The Washington Post isn't pulling punches. It calls for President Obama to break with Egypt's Mubarak and, instead, reach out to ElBaradei and for the Pentagon to put their Egyptian counterparts on notice not to turn on the protesters:
Rather than calling on an intransigent ruler to implement "reforms," the administration should be attempting to prepare for the peaceful implementation of the opposition platform. It should be reaching out to Mr. ElBaradei - who Friday was reported to be under house arrest - and other mainstream opposition leaders. And it should be telling the Egyptian army, with no qualification, that the violent suppression of the uprising will rupture its relationship with the United States.

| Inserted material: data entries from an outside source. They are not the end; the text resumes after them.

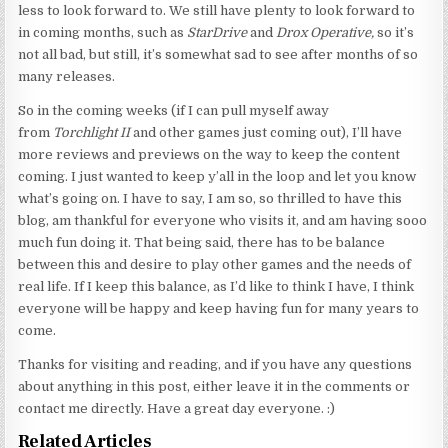
less to look forward to. We still have plenty to look forward to
in coming months, such as
StarDrive
and
Drox Operative,
so it’s
not all bad, but still, it’s somewhat sad to see after months of so
many releases.
So in the coming weeks (if I can pull myself away
from
Torchlight II
and other games just coming out), I’ll have
more reviews and previews on the way to keep the content
coming. I just wanted to keep y’all in the loop and let you know
what’s going on. I have to say, I am so, so thrilled to have this
blog, am thankful for everyone who visits it, and am having sooo
much fun doing it. That being said, there has to be balance
between this and desire to play other games and the needs of
real life. If I keep this balance, as I’d like to think I have, I think
everyone will be happy and keep having fun for many years to
come.
Thanks for visiting and reading, and if you have any questions
about anything in this post, either leave it in the comments or
contact me directly. Have a great day everyone. :)
Related Articles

The one place WikiLeaks' document dump has truly wounded Washington is in the Middle East. These documents revealed American perfidy in its dealings with Israel and the Palestinian Authority to essentially sell the Palestinians down the river. They also revealed America's steadfast support for the hopelessly corrupt regime of Ben Ali in Tunisia. Worse still they laid bare America's knowledge of widespread torture by the Mubarak regime to suppress any dissent while America sat mute. It's too late now for the White House to be calling for reform. They've lost the moral highground throughout the Arab world and they're going to have to get ahead of events if American prestige and influence is going to be maintained in that region. The Obama administration, aping its predecessors, has an awful lot of catching up to do.